Excerpted records
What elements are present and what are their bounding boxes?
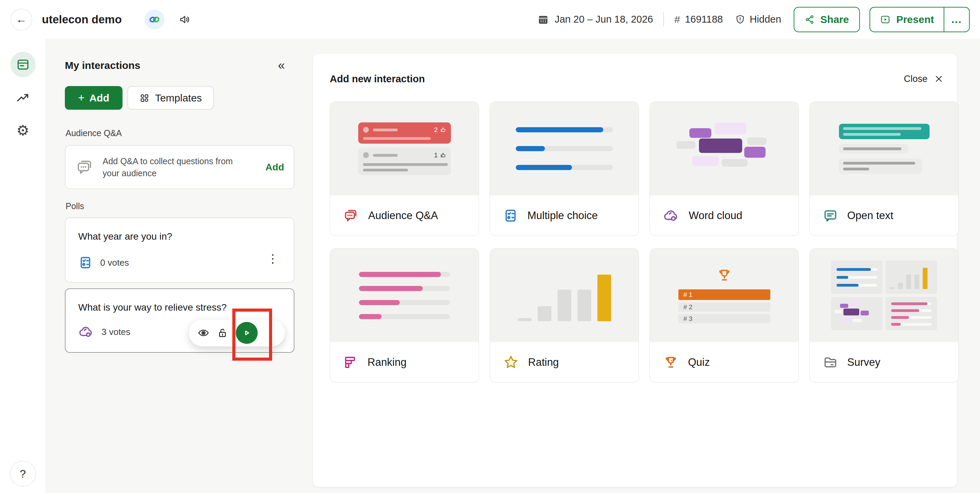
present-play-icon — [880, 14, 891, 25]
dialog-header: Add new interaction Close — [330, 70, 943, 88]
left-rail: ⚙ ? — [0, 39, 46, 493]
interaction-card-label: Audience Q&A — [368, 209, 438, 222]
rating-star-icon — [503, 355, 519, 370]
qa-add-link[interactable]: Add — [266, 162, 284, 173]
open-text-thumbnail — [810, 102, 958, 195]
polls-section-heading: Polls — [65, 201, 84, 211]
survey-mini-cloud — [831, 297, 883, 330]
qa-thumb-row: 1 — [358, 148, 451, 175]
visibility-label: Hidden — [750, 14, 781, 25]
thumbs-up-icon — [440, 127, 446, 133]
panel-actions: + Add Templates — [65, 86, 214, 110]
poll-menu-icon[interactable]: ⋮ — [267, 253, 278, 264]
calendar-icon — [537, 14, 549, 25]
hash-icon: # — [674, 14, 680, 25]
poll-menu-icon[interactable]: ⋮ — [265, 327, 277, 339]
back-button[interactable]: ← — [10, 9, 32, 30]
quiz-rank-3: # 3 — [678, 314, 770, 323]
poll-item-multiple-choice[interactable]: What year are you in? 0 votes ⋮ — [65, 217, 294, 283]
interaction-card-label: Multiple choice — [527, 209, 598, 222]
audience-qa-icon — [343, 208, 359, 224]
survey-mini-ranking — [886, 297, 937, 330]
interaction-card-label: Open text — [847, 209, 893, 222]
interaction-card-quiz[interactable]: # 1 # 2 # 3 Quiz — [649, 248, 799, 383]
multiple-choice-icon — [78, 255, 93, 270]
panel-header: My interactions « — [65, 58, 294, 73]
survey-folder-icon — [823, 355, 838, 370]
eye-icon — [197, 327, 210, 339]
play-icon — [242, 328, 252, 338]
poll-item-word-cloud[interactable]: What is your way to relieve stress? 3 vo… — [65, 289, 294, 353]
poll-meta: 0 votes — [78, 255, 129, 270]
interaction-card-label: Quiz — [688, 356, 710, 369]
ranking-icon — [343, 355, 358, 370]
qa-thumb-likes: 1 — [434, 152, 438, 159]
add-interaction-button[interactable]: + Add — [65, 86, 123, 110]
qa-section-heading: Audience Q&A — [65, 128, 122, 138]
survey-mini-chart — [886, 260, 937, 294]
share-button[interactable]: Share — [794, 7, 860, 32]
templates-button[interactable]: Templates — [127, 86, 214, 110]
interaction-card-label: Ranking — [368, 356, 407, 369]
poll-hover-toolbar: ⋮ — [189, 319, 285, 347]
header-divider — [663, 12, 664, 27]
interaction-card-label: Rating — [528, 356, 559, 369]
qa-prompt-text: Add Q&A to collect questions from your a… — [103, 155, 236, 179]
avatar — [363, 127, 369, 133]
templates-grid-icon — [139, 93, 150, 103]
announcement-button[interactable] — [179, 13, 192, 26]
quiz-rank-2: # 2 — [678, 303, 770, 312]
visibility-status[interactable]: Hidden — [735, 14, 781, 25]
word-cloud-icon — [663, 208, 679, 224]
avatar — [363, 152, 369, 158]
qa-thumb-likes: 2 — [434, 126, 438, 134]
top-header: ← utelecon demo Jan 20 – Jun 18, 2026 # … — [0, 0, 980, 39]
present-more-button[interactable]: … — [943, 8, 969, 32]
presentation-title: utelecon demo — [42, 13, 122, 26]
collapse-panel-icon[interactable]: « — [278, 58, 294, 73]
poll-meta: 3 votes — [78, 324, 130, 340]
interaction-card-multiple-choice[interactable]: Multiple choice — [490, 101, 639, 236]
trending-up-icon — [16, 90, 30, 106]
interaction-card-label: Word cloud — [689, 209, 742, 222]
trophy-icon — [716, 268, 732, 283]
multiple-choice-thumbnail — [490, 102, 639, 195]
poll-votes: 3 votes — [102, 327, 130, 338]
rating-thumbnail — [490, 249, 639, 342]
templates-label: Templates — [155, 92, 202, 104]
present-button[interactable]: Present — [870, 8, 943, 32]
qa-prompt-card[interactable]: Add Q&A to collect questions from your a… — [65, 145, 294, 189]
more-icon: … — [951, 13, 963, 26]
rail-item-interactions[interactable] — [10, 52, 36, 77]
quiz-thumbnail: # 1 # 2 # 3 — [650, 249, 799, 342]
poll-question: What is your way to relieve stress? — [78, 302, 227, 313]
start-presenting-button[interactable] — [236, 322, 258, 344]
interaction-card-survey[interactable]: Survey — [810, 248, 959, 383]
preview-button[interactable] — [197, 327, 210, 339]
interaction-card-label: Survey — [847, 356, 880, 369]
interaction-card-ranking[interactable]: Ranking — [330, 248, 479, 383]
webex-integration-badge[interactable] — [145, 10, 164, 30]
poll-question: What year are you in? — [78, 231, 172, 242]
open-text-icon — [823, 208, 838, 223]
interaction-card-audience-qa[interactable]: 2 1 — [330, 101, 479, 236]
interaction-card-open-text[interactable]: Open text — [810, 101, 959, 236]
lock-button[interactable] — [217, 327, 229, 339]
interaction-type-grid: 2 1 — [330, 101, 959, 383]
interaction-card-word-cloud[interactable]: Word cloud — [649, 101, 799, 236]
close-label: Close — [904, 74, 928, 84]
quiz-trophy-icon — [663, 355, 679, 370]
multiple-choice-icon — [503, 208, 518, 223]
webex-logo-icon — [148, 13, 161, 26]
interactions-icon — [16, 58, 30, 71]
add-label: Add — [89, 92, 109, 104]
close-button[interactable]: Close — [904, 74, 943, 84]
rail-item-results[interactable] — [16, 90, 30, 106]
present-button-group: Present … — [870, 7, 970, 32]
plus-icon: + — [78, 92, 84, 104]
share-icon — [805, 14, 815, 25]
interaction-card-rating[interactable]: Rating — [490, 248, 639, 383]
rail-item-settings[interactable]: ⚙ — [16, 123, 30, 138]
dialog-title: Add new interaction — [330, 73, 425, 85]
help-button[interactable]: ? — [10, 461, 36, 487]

Work task
Return every line from the records above that holds the word "demo".

Answer space
top-header: ← utelecon demo Jan 20 – Jun 18, 2026 # … — [0, 0, 980, 39]
presentation-title: utelecon demo — [42, 13, 122, 26]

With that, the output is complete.